Niestety, nauka jazdy w Warszawie też bywa wątpliwa. Wiele zależy oczywiście od samego instruktora, ale nietrudno odnieść wrażenie, że niektórzy postępują po prostu źle i wpajają kursantom złe nawyki.
Wydaje się, że osoby przekazujące wiedzę powinny mieć dużą wyobraźnię oraz spore pokłady odpowiedzialności. W przypadku takich funkcji, objawia się to nie tylko nauką techniki, ale też przestrzeganiem przepisów i informowaniem o potencjalnych zagrożeniach.
Nauka jazdy w Warszawie – wbrew przepisom
Jeżeli już na kursie można zdobyć przekonanie, że lekceważenie znaków jest dobrym pomysłem, to coś tu jest nie tak. Ten kierowca z literą „L” na dachu pokazał, jak może wyglądać nauka jazdy w Warszawie. Nie napawa to optymizmem.
Przekroczenie linii ciągłej, przecięcie sąsiedniego pasa ruchu prowadzącego w przeciwnym kierunku i zatrzymanie się na pasie rozbiegowym to zestaw wykroczeń, który nie powinien się wydarzyć, a tym bardziej w aucie szkolącym kierowców w ruchu publicznym.
Na tym nie koniec. Kierowca zatrzymał się po przeciwnej stronie.

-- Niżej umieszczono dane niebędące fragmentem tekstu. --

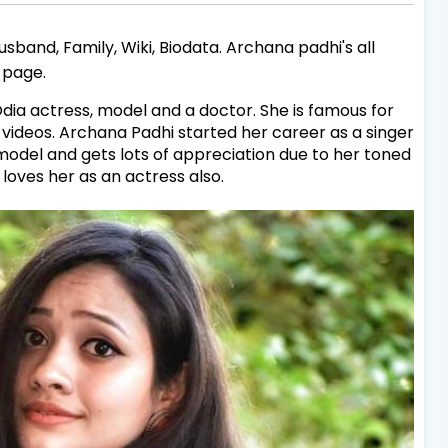
sband, Family, Wiki, Biodata. Archana padhi's all
s page.
dia actress, model and a doctor. She is famous for
videos. Archana Padhi started her career as a singer
model and gets lots of appreciation due to her toned
 loves her as an actress also.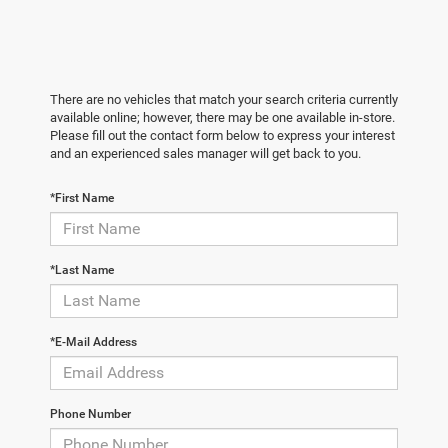
There are no vehicles that match your search criteria currently
available online; however, there may be one available in-store.
Please fill out the contact form below to express your interest
and an experienced sales manager will get back to you.
*First Name
*Last Name
*E-Mail Address
Phone Number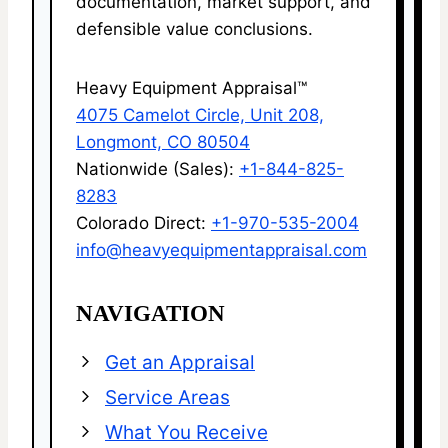
documentation, market support, and
defensible value conclusions.
Heavy Equipment Appraisal™
4075 Camelot Circle, Unit 208,
Longmont, CO 80504
Nationwide (Sales):
+1-844-825-
8283
Colorado Direct:
+1-970-535-2004
info@heavyequipmentappraisal.com
NAVIGATION
Get an Appraisal
Service Areas
What You Receive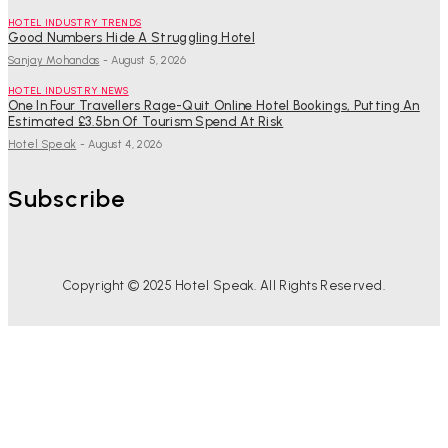
HOTEL INDUSTRY TRENDS
Good Numbers Hide A Struggling Hotel
Sanjay Mohandas
-
August 5, 2026
HOTEL INDUSTRY NEWS
One In Four Travellers Rage-Quit Online Hotel Bookings, Putting An
Estimated £3.5bn Of Tourism Spend At Risk
Hotel Speak
-
August 4, 2026
Subscribe
Copyright © 2025 Hotel Speak. All Rights Reserved.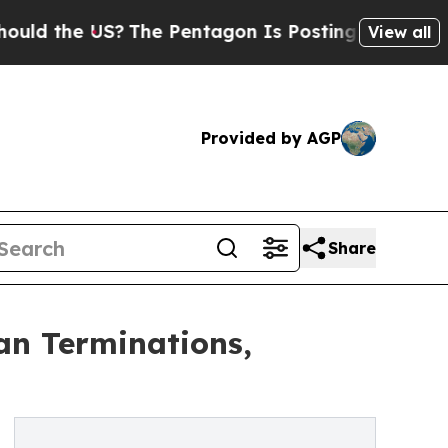
the US?
The Pentagon Is Posting Cryptic Biblica
View all
Provided by AGP
Share
an Terminations,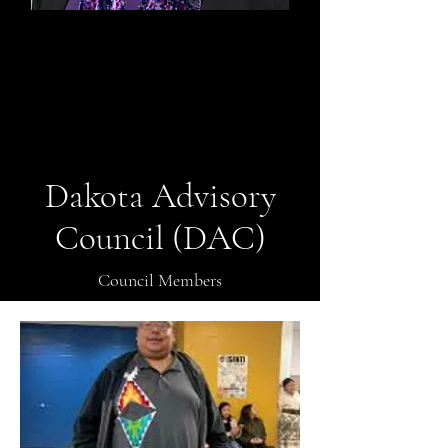
Megan Heutmaker
Secretary
Dakota Advisory
Council (DAC)
Council Members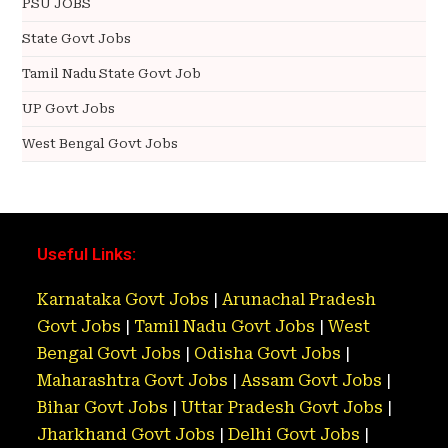
PSU JOBS
State Govt Jobs
Tamil Nadu State Govt Job
UP Govt Jobs
West Bengal Govt Jobs
Useful Links:
Karnataka Govt Jobs
|
Arunachal Pradesh
Govt Jobs
|
Tamil Nadu Govt Jobs
|
West
Bengal Govt Jobs
|
Odisha Govt Jobs
|
Maharashtra Govt Jobs
|
Assam Govt Jobs
|
Bihar Govt Jobs
|
Uttar Pradesh Govt Jobs
|
Jharkhand Govt Jobs
|
Delhi Govt Jobs
|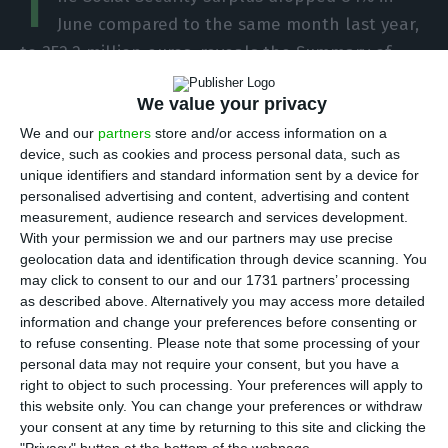
T
June compared to the same month last year,
to 352.2 million euros, reveals the Summary of
Budget Execution.
We value your privacy
We and our
partners
store and/or access information on a
According to the summary released by the
device, such as cookies and process personal data, such as
Directorate General of the Budget (DGO), the
unique identifiers and standard information sent by a device for
overall balance of the Social Security sub-sector
personalised advertising and content, advertising and content
measurement, audience research and services development.
fell from 2.141.5 billion euros in June 2019 to 352.2
With your permission we and our partners may use precise
million euros in June this year.
geolocation data and identification through device scanning. You
may click to consent to our and our 1731 partners’ processing
as described above. Alternatively you may access more detailed
In a statement, the office of the Minister of
information and change your preferences before consenting or
Labour, Solidarity and Social Security, Ana Mendes
to refuse consenting.
Please note that some processing of your
Godinho, stressed that the balance “represents a
personal data may not require your consent, but you have a
right to object to such processing. Your preferences will apply to
fall in revenue and an increase in expenditure in
this website only. You can change your preferences or withdraw
comparison with the same period of the previous
your consent at any time by returning to this site and clicking the
year, as a result of the measures adopted in the
"Privacy" button at the bottom of the webpage.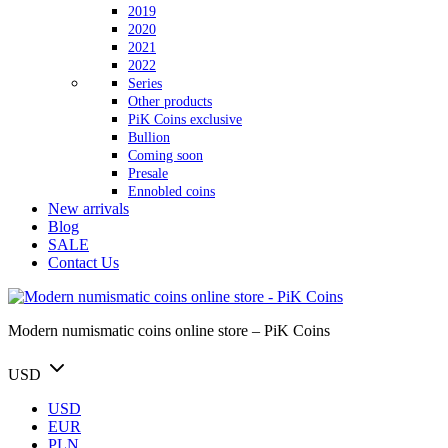
2019
2020
2021
2022
Series
Other products
PiK Coins exclusive
Bullion
Coming soon
Presale
Ennobled coins
New arrivals
Blog
SALE
Contact Us
Modern numismatic coins online store – PiK Coins
USD
USD
EUR
PLN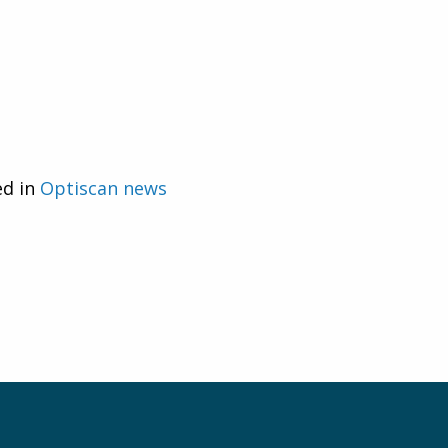
ed in
Optiscan news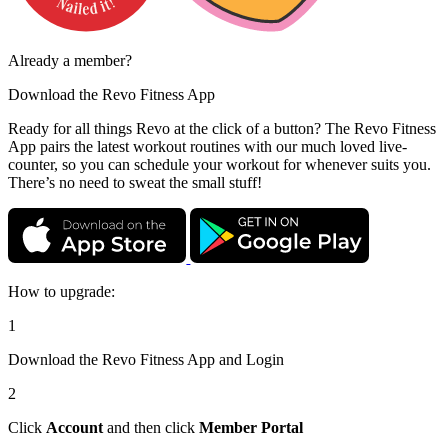
Already a member?
Download the
Revo Fitness App
Ready for all things Revo at the click of a button? The Revo Fitness
App pairs the latest workout routines with our much loved live-
counter, so you can schedule your workout for whenever suits you.
There’s no need to sweat the small stuff!
How to upgrade:
1
Download the Revo Fitness App and Login
2
Click
Account
and then click
Member Portal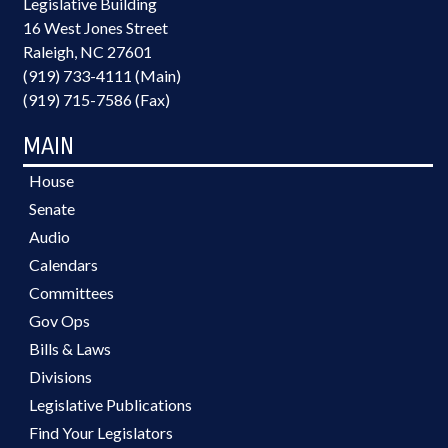
Legislative Building
16 West Jones Street
Raleigh, NC 27601
(919) 733-4111 (Main)
(919) 715-7586 (Fax)
MAIN
House
Senate
Audio
Calendars
Committees
Gov Ops
Bills & Laws
Divisions
Legislative Publications
Find Your Legislators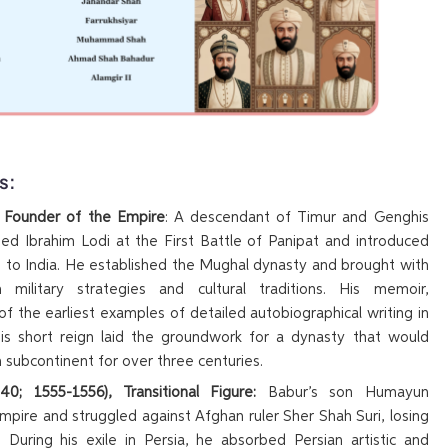
s:
, Founder of the Empire
: A descendant of Timur and Genghis
ed Ibrahim Lodi at the First Battle of Panipat and introduced
to India. He established the Mughal dynasty and brought with
 military strategies and cultural traditions. His memoir,
 of the earliest examples of detailed autobiographical writing in
 His short reign laid the groundwork for a dynasty that would
 subcontinent for over three centuries.
0; 1555-1556), Transitional Figure:
Babur’s son Humayun
empire and struggled against Afghan ruler Sher Shah Suri, losing
. During his exile in Persia, he absorbed Persian artistic and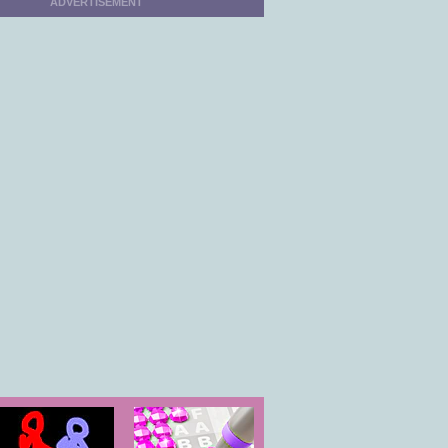
ADVERTISEMENT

Krótko mówiąc, musiał przejechać spory kawałek pod prąd. Można brać pod uwagę, że w wielu miejscach nie ma wystarczającej przestrzeni na parkowanie, ale to nie oznacza, że można postępować w taki sposób.
Zobacz także: Jeden niecierpliwy, drugi złośliwy. To nie był wzór nauki jazdy (wideo)
Jeżeli w Polsce nie zmienią się standardy nauki jazdy, to na drogach z pewnością nie będzie bezpieczniej. Wiele zależy od prawa, ale też postawy instruktorów, od których zależy stopień przygotowania kursanta – nie tylko do egzaminu, ale też do samodzielnej jazdy. Wbrew pozorom, to bardzo duża odpowiedzialność.